Finding Indices of Maximum Value (argmax)
Imagine you want to identify the observation with the highest house prices and the one with the largest area, intending to use the index to retrieve all the information for that observation.
You can find the house prices and area information in the first two columns of the housing_data.
Let’s convert it to a numpy array and store it under the variable price_area_data.
price_area_data = housing_data.iloc[:,0:2].to_numpy()
We can begin by examining the first 30 entries.
price_area_data[0:30]
array([[13300000, 7420],
[12250000, 8960],
[12250000, 9960],
[12215000, 7500],
[11410000, 7420],
[10850000, 7500],
[10150000, 8580],
[10150000, 16200],
[ 9870000, 8100],
[ 9800000, 5750],
[ 9800000, 13200],
[ 9681000, 6000],
[ 9310000, 6550],
[ 9240000, 3500],
[ 9240000, 7800],
[ 9100000, 6000],
[ 9100000, 6600],
[ 8960000, 8500],
[ 8890000, 4600],
[ 8855000, 6420],
[ 8750000, 4320],
[ 8680000, 7155],
[ 8645000, 8050],
[ 8645000, 4560],
[ 8575000, 8800],
[ 8540000, 6540],
[ 8463000, 6000],
[ 8400000, 8875],
[ 8400000, 7950],
[ 8400000, 5500]])
To determine the house with the highest price and the one with the largest area, you can utilize the argmax function from the mds_array_manipulation package. (Since we are comparing values along columns, it is necessary to specify axis=1.) Display only the first match in the event of a tie.
argmax(price_area_data, axis=1)
[0, 7]
The function returns two indices.
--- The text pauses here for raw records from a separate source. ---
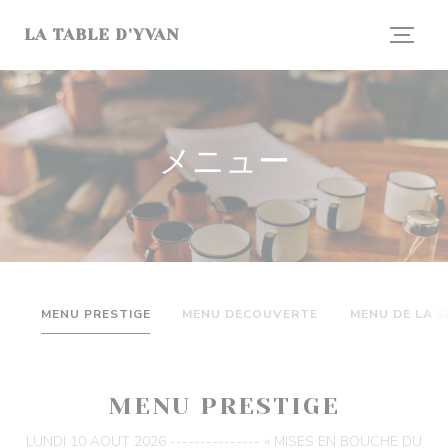
クッキー利用の管理について
LA TABLE D'YVAN
メニュー
MENU PRESTIGE
MENU DECOUVERTE
MENU DE LA S
MENU PRESTIGE
LUNDI 10 AOUT 2026 --------------- « MISES EN BOUCHE DU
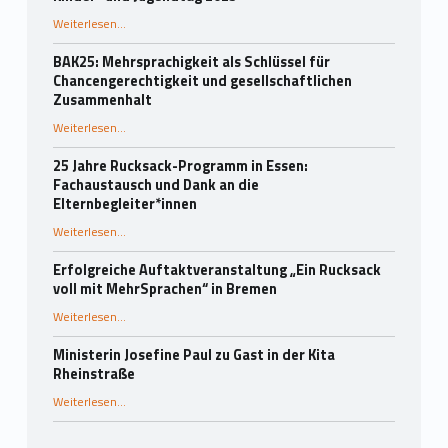
Weiterlesen
…
“Wie Zukunft entsteht: Die Sprachbildungsprogramme auf dem Deutschen Kinder- und Jugendtag 2025”
BAK25: Mehrsprachigkeit als Schlüssel für
Chancengerechtigkeit und gesellschaftlichen
Zusammenhalt
“BAK25: Mehrsprachigkeit als Schlüssel für Chancengerechtigkeit und gesellschaftlichen Zusammenhalt”
Weiterlesen
…
25 Jahre Rucksack-Programm in Essen:
Fachaustausch und Dank an die
Elternbegleiter*innen
Weiterlesen
…
“25 Jahre Rucksack-Programm in Essen: Fachaustausch und Dank an die Elternbegleiter*innen”
Erfolgreiche Auftaktveranstaltung „Ein Rucksack
voll mit MehrSprachen“ in Bremen
“Erfolgreiche Auftaktveranstaltung „Ein Rucksack voll mit MehrSprachen“ in Bremen”
Weiterlesen
…
Ministerin Josefine Paul zu Gast in der Kita
Rheinstraße
“Ministerin Josefine Paul zu Gast in der Kita Rheinstraße”
Weiterlesen
…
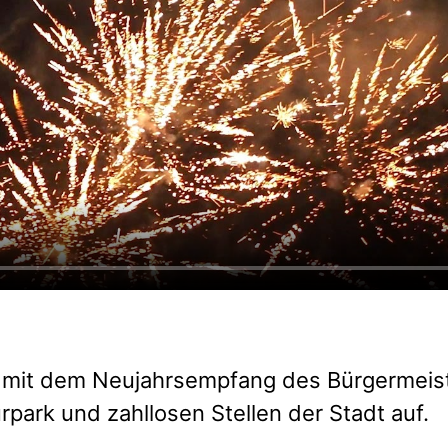
r mit dem Neujahrsempfang des Bürgermeiste
ark und zahllosen Stellen der Stadt auf.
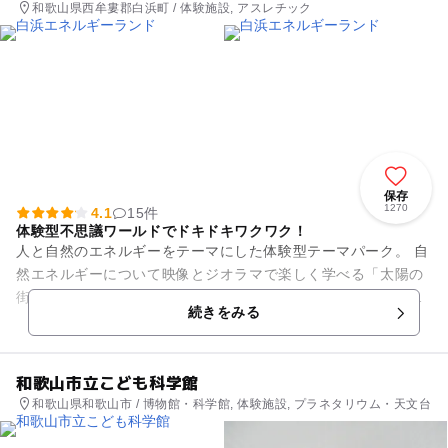
和歌山県西牟婁郡白浜町 / 体験施設, アスレチック
保存
1270
4.1
15件
体験型不思議ワールドでドキドキワクワク！
人と自然のエネルギーをテーマにした体験型テーマパーク。 自
然エネルギーについて映像とジオラマで楽しく学べる「太陽の
街」や、目の錯覚と平衡感覚を利用した真っすぐに歩けない
続きをみる
「ミステリーゾーン」、不...
和歌山市立こども科学館
和歌山県和歌山市 / 博物館・科学館, 体験施設, プラネタリウム・天文台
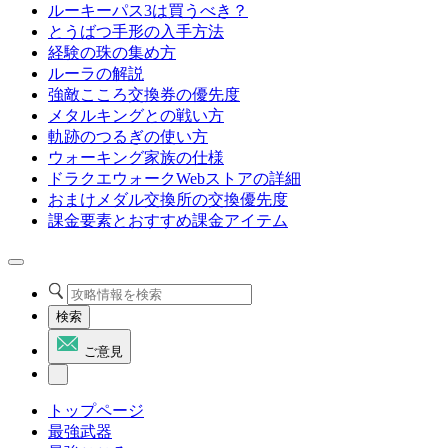
ルーキーパス3は買うべき？
とうばつ手形の入手方法
経験の珠の集め方
ルーラの解説
強敵こころ交換券の優先度
メタルキングとの戦い方
軌跡のつるぎの使い方
ウォーキング家族の仕様
ドラクエウォークWebストアの詳細
おまけメダル交換所の交換優先度
課金要素とおすすめ課金アイテム
検索
ご意見
トップページ
最強武器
The first index corresponds to the house with the highest price, and the second index corresponds to the house with the largest area.
Subsequently, we can utilize these indices to retrieve information for both the house with the highest price and the one with the largest area, facilitating further comparison or analysis.
print("House with the highest price: ")
housing_data.loc[0]
House with the highest price:
price 13300000
area 7420
bedrooms 4
bathrooms 2
stories 3
mainroad yes
guestroom no
basement no
hotwaterheating no
airconditioning yes
parking 2
prefarea yes
furnishingstatus furnished
Name: 0, dtype: object
print("House with the largest area: ")
housing_data.loc[7]
House with the largest area:
price 10150000
area 16200
bedrooms 5
bathrooms 3
stories 2
mainroad yes
guestroom no
basement no
hotwaterheating no
airconditioning no
parking 0
prefarea no
furnishingstatus unfurnished
Name: 7, dtype: object
Great! We have obtained all the information about the house with the highest price and the house with the largest area, which is exactly what we wanted. We can now perform further analysis based on this information.